くらし情報『「国民年金」支払い期間65歳に延長へ――年金70歳支給時代の現実味』

「国民年金」支払い期間65歳に延長へ――年金70歳支給時代の現実味

ファイナンシャルプランナーの中村薫さんに解説してもらった。

同年齢の夫婦のケースで、厚生労働省の「令和4年簡易生命表」の2022年の70歳からの平均余命から、妻は90歳、夫は86歳まで生きると仮定した。
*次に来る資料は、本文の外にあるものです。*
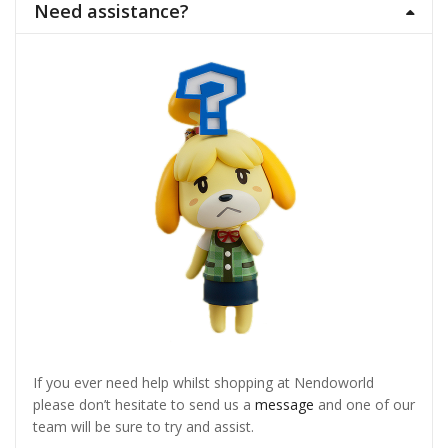
Need assistance?
If you ever need help whilst shopping at Nendoworld
please don’t hesitate to send us a
message
and one of our
team will be sure to try and assist.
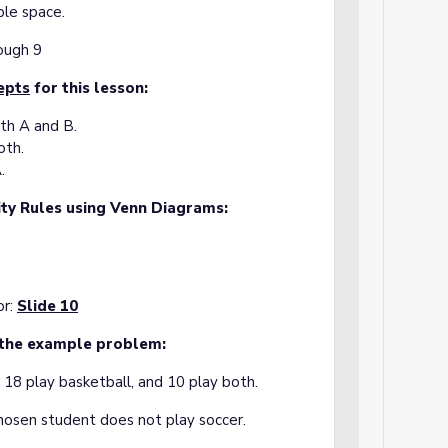
ple space.
rough 9
epts
for this lesson:
th A and B.
oth.
.
ity Rules using Venn Diagrams:
or:
Slide 10
 the example problem:
, 18 play basketball, and 10 play both.
chosen student does not play soccer.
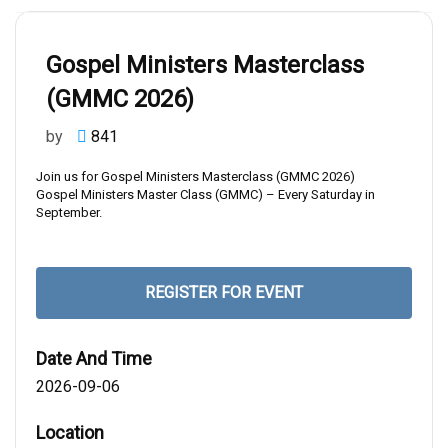
Home
Gospel Ministers Masterclass (GMMC 2026)
Gospel Ministers Masterclass
(GMMC 2026)
by
841
Join us for Gospel Ministers Masterclass (GMMC 2026)
Gospel Ministers Master Class (GMMC) – Every Saturday in
September.
REGISTER FOR EVENT
Date And Time
2026-09-06
Location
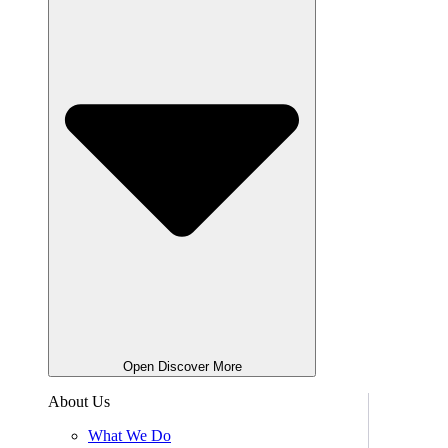
Open Discover More
About Us
What We Do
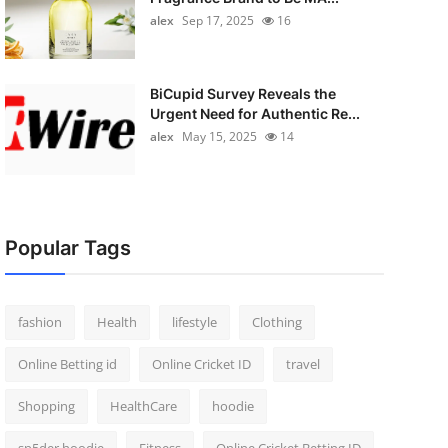
alex
Sep 17, 2025
16
BiCupid Survey Reveals the
Urgent Need for Authentic Re...
alex
May 15, 2025
14
Popular Tags
fashion
Health
lifestyle
Clothing
Online Betting id
Online Cricket ID
travel
Shopping
HealthCare
hoodie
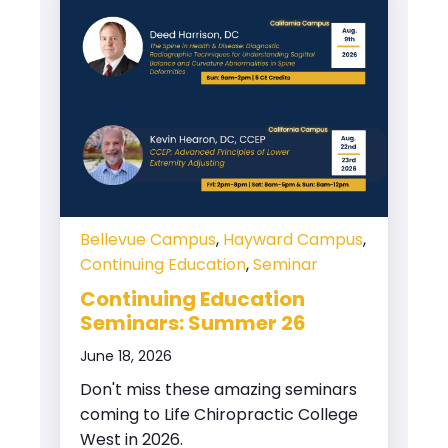
Bellevue Campus
,
Hayward Campus
,
Continuing Education
,
Seminar
Continuing Education
Seminars: Summer 26
June 18, 2026
Don't miss these amazing seminars
coming to Life Chiropractic College
West in 2026.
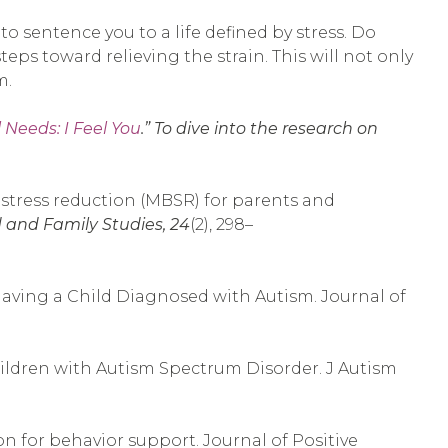
o sentence you to a life defined by stress. Do
teps toward relieving the strain. This will not only
m.
 Needs: I Feel You
.” To dive into the research on
sed stress reduction (MBSR) for parents and
d and Family Studies, 24
(2), 298–
to Having a Child Diagnosed with Autism. Journal of
hildren with Autism Spectrum Disorder. J Autism
on for behavior support. Journal of Positive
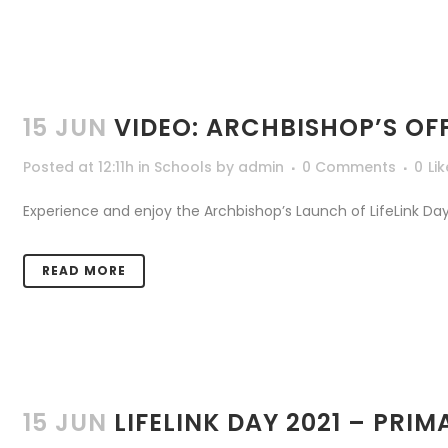
15 JUN
VIDEO: ARCHBISHOP’S OF
Posted at 12:11h
in
Schools
by
admin
0 Comments
0
Li
Experience and enjoy the Archbishop’s Launch of LifeLink Day 
READ MORE
15 JUN
LIFELINK DAY 2021 – PRI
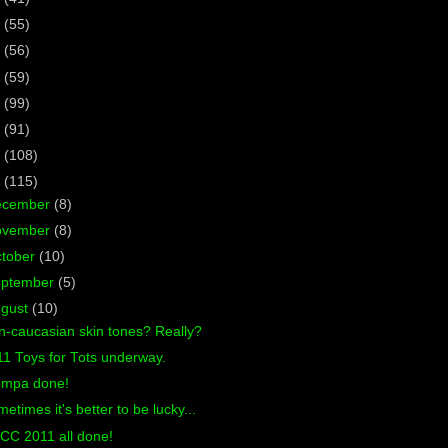
7
(55)
6
(56)
5
(59)
4
(99)
3
(91)
2
(108)
1
(115)
ecember
(8)
ovember
(8)
tober
(10)
eptember
(5)
ugust
(10)
-caucasian skin tones? Really?
1 Toys for Tots underway.
ompa done!
etimes it's better to be lucky...
CC 2011 all done!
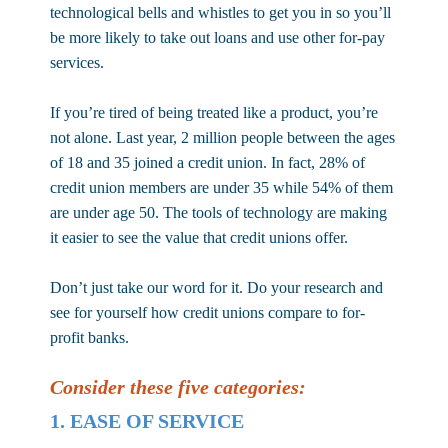
technological bells and whistles to get you in so you’ll
be more likely to take out loans and use other for-pay
services.
If you’re tired of being treated like a product, you’re
not alone. Last year, 2 million people between the ages
of 18 and 35 joined a credit union. In fact, 28% of
credit union members are under 35 while 54% of them
are under age 50. The tools of technology are making
it easier to see the value that credit unions offer.
Don’t just take our word for it. Do your research and
see for yourself how credit unions compare to
for-
profit banks.
Consider these five categories:
1. EASE OF SERVICE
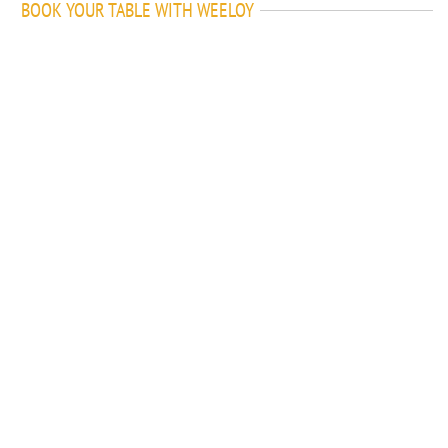
BOOK YOUR TABLE WITH WEELOY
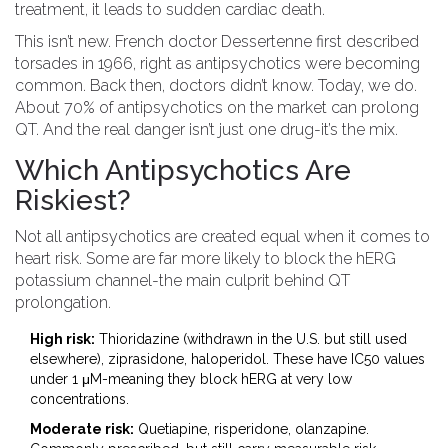
treatment, it leads to sudden cardiac death.
This isn’t new. French doctor Dessertenne first described
torsades in 1966, right as antipsychotics were becoming
common. Back then, doctors didn’t know. Today, we do.
About 70% of antipsychotics on the market can prolong
QT. And the real danger isn’t just one drug-it’s the mix.
Which Antipsychotics Are
Riskiest?
Not all antipsychotics are created equal when it comes to
heart risk. Some are far more likely to block the hERG
potassium channel-the main culprit behind QT
prolongation.
High risk:
Thioridazine (withdrawn in the U.S. but still used
elsewhere), ziprasidone, haloperidol. These have IC50 values
under 1 μM-meaning they block hERG at very low
concentrations.
Moderate risk:
Quetiapine, risperidone, olanzapine.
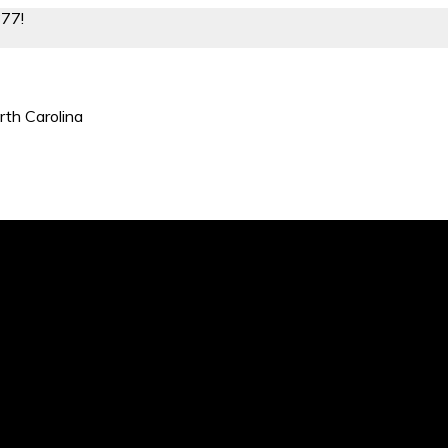
877!
rth Carolina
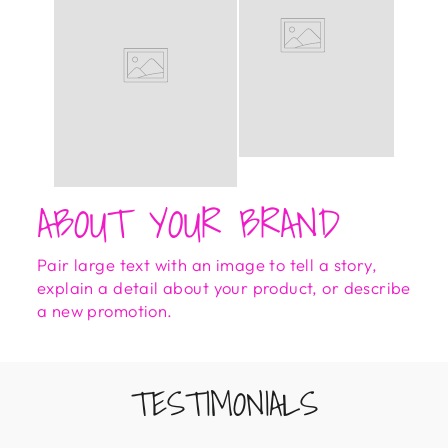
ABOUT YOUR BRAND
Pair large text with an image to tell a story,
explain a detail about your product, or describe
a new promotion.
TESTIMONIALS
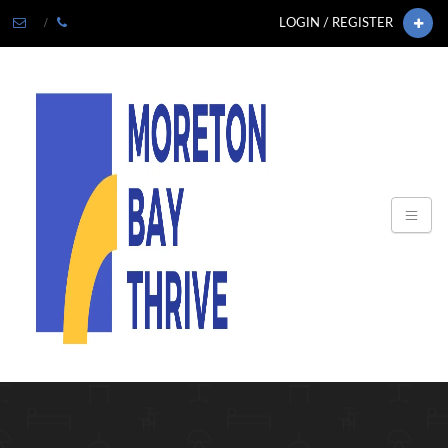
LOGIN / REGISTER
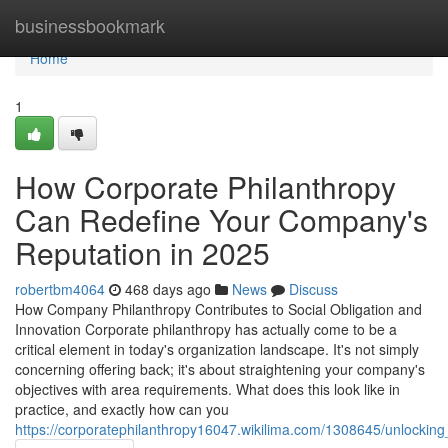
Home
businessbookmark
Home
1
How Corporate Philanthropy
Can Redefine Your Company's
Reputation in 2025
robertbm4064
468 days ago
News
Discuss
How Company Philanthropy Contributes to Social Obligation and
Innovation Corporate philanthropy has actually come to be a
critical element in today's organization landscape. It's not simply
concerning offering back; it's about straightening your company's
objectives with area requirements. What does this look like in
practice, and exactly how can you
https://corporatephilanthropy16047.wikilima.com/1308645/unlocking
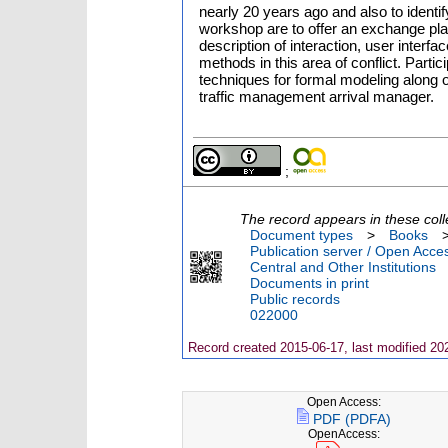
nearly 20 years ago and also to identi
workshop are to offer an exchange plat
description of interaction, user interf
methods in this area of conflict. Parti
techniques for formal modeling along o
traffic management arrival manager.
;
The record appears in these coll
Document types
>
Books
Publication server / Open Acce
Central and Other Institutions
Documents in print
Public records
022000
Record created 2015-06-17, last modified 20
Open Access:
PDF (PDFA)
OpenAccess:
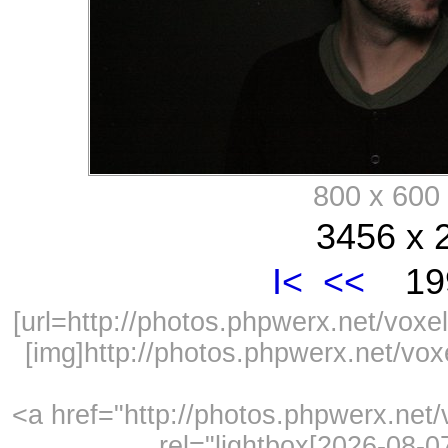
800 x 60
3456 x 
I<
<<
199
[url=http://photos.phpwerx.net/vo
[img]http://photos.phpwerx.net/v
<a href="http://photos.phpwerx.ne
rel="lightbox[2026-08-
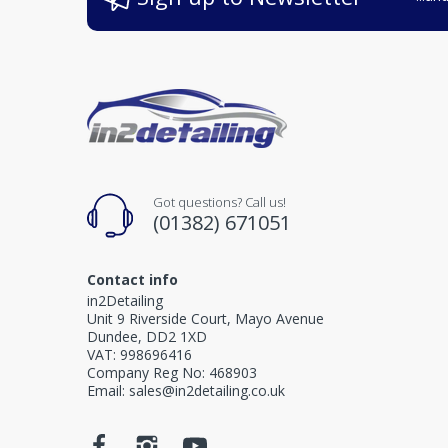
Got questions? Call us!
(01382) 671051
Contact info
in2Detailing
Unit 9 Riverside Court, Mayo Avenue
Dundee, DD2 1XD
VAT: 998696416
Company Reg No: 468903
Email: sales@in2detailing.co.uk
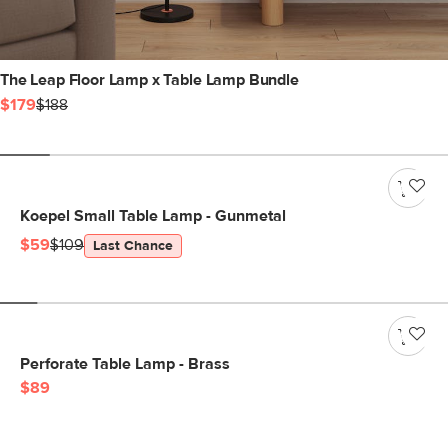
The Leap Floor Lamp x Table Lamp Bundle
$179
$188
Koepel Small Table Lamp - Gunmetal
$59
$109
Last Chance
Perforate Table Lamp - Brass
$89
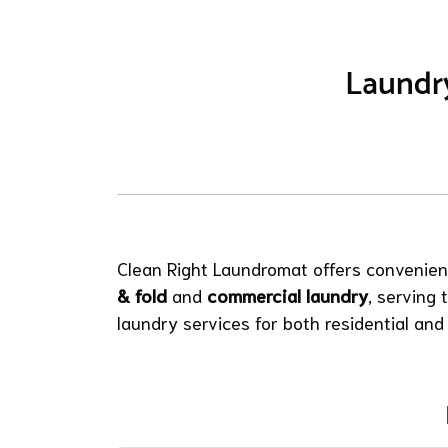
Laundry
Clean Right Laundromat offers convenient
& fold
and
commercial laundry
, serving
laundry services for both residential and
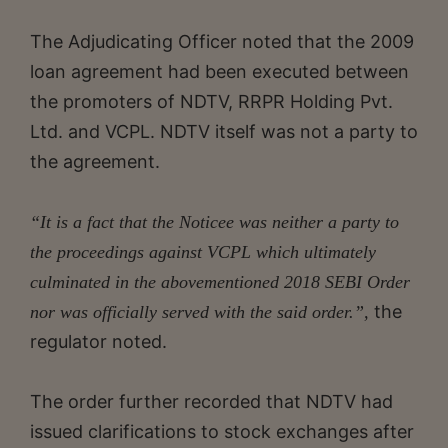
The Adjudicating Officer noted that the 2009
loan agreement had been executed between
the promoters of NDTV, RRPR Holding Pvt.
Ltd. and VCPL. NDTV itself was not a party to
the agreement.
“It is a fact that the Noticee was neither a party to
the proceedings against VCPL which ultimately
culminated in the abovementioned 2018 SEBI Order
the
nor was officially served with the said order.”,
regulator noted.
The order further recorded that NDTV had
issued clarifications to stock exchanges after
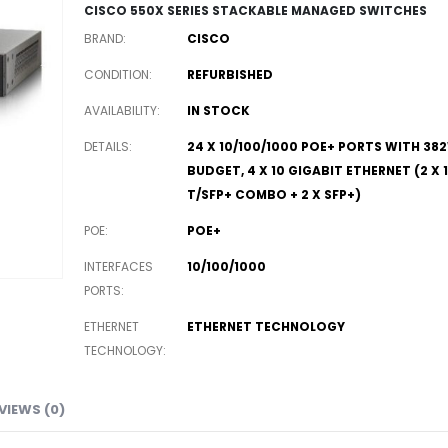
CISCO 550X SERIES STACKABLE MANAGED SWITCHES
BRAND
CISCO
CONDITION
REFURBISHED
AVAILABILITY
IN STOCK
DETAILS
24 X 10/100/1000 POE+ PORTS WITH 3
BUDGET, 4 X 10 GIGABIT ETHERNET (2 X
T/SFP+ COMBO + 2 X SFP+)
POE
POE+
INTERFACES
10/100/1000
PORTS
ETHERNET
ETHERNET TECHNOLOGY
TECHNOLOGY
VIEWS (0)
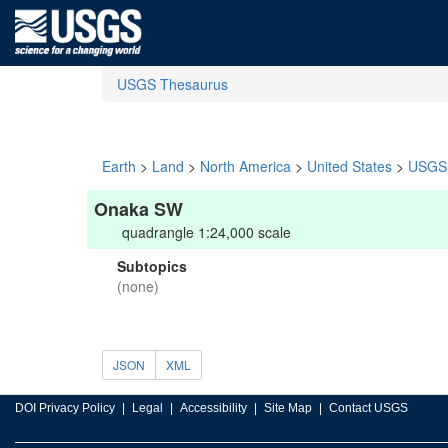
USGS Thesaurus
Earth
>
Land
>
North America
>
United States
>
USGS 
Onaka SW
quadrangle 1:24,000 scale
Subtopics
(none)
JSON
XML
DOI Privacy Policy
Legal
Accessibility
Site Map
Contact USGS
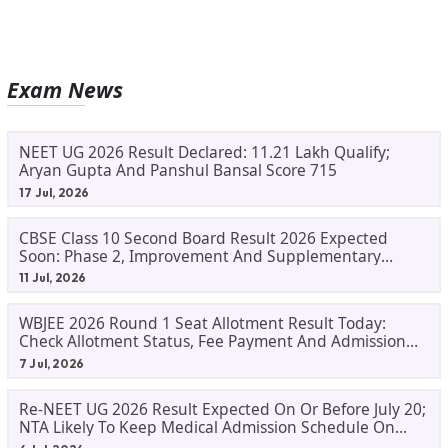
Exam News
NEET UG 2026 Result Declared: 11.21 Lakh Qualify;
Aryan Gupta And Panshul Bansal Score 715
17 Jul, 2026
CBSE Class 10 Second Board Result 2026 Expected
Soon: Phase 2, Improvement And Supplementary
Result Updates
11 Jul, 2026
WBJEE 2026 Round 1 Seat Allotment Result Today:
Check Allotment Status, Fee Payment And Admission
Process
7 Jul, 2026
Re-NEET UG 2026 Result Expected On Or Before July 20;
NTA Likely To Keep Medical Admission Schedule On
Track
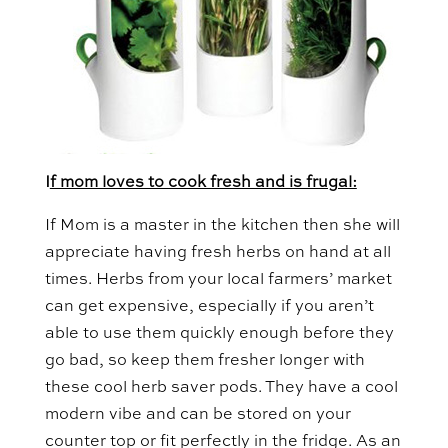
I
f mom loves to cook fresh and is frugal:
If Mom is a master in the kitchen then she will
appreciate having fresh herbs on hand at all
times. Herbs from your local farmers’ market
can get expensive, especially if you aren’t
able to use them quickly enough before they
go bad, so keep them fresher longer with
these cool herb saver pods. They have a cool
modern vibe and can be stored on your
counter top or fit perfectly in the fridge. As an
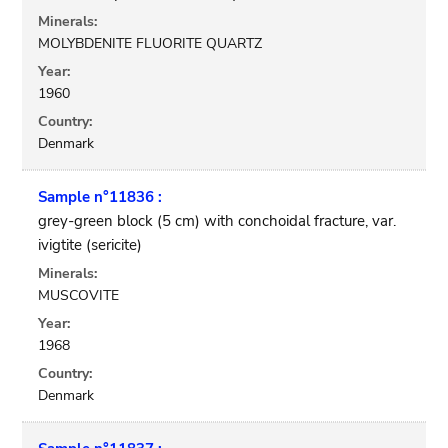
Minerals:
MOLYBDENITE FLUORITE QUARTZ
Year:
1960
Country:
Denmark
Sample n°11836 :
grey-green block (5 cm) with conchoidal fracture, var.
ivigtite (sericite)
Minerals:
MUSCOVITE
Year:
1968
Country:
Denmark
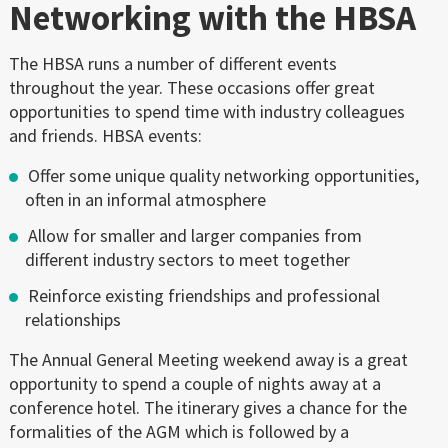
Networking with the HBSA
The HBSA runs a number of different events
throughout the year. These occasions offer great
opportunities to spend time with industry colleagues
and friends. HBSA events:
Offer some unique quality networking opportunities,
often in an informal atmosphere
Allow for smaller and larger companies from
different industry sectors to meet together
Reinforce existing friendships and professional
relationships
The Annual General Meeting weekend away is a great
opportunity to spend a couple of nights away at a
conference hotel. The itinerary gives a chance for the
formalities of the AGM which is followed by a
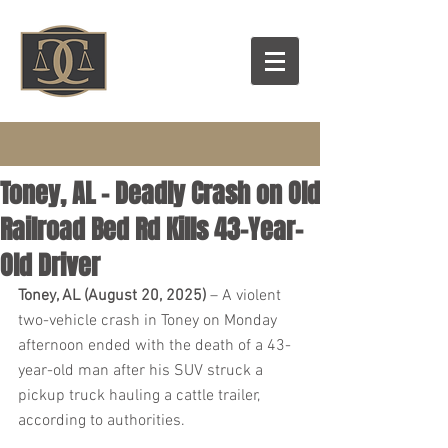
Toney, AL - Deadly Crash on Old
Railroad Bed Rd Kills 43-Year-
Old Driver
Toney, AL (August 20, 2025)
 – A violent 
two-vehicle crash in Toney on Monday 
afternoon ended with the death of a 43-
year-old man after his SUV struck a 
pickup truck hauling a cattle trailer, 
according to authorities.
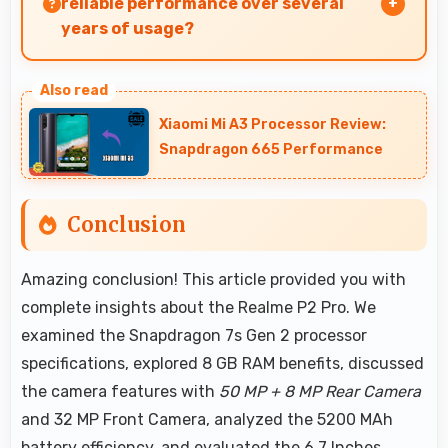
reliable performance over several
years of usage?
Yes, Realme phones offer reliable performance
and durability that maintains quality
Xiaomi Mi A3 Processor Review:
throughout years of ownership experience.
Snapdragon 665 Performance
Conclusion
Amazing conclusion! This article provided you with
complete insights about the Realme P2 Pro. We
examined the Snapdragon 7s Gen 2 processor
specifications, explored 8 GB RAM benefits, discussed
the camera features with
50 MP + 8 MP Rear Camera
and 32 MP Front Camera, analyzed the 5200 MAh
battery efficiency, and evaluated the 6.7 Inches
まずは国民年金の場合、現行制度下で、それぞれ満額の79万5000円を受給する夫婦は、生涯で総額3816万円の年金を受給する計算になる。

保険料の納付期間が5年増えると、夫婦2人で200万円ほどの負担増になるのは前述のとおり。

「現在の国民年金の満額は79万5000円ですが、5年分保険料を上乗せして納めることで、9万9375円が増額され、年額89万4375円を受給できることになります」(中村さん、以下同)

夫婦2人だと約20万円の増額で、年間の受給額は約179万円。

「保険料200万円に対して、年間20万円の増額ですから、約10年、年金を受給すれば、延長で払った保険料を受給額が上回ることに」

しかし、年金の受給開始年齢が70歳に引き上げられた場合、夫婦2人の生涯の受給総額は約3400万円と、現行制度下よりも約416万円も減ってしまう。さらに、保険料が200万円も増えていることも忘れてはならない。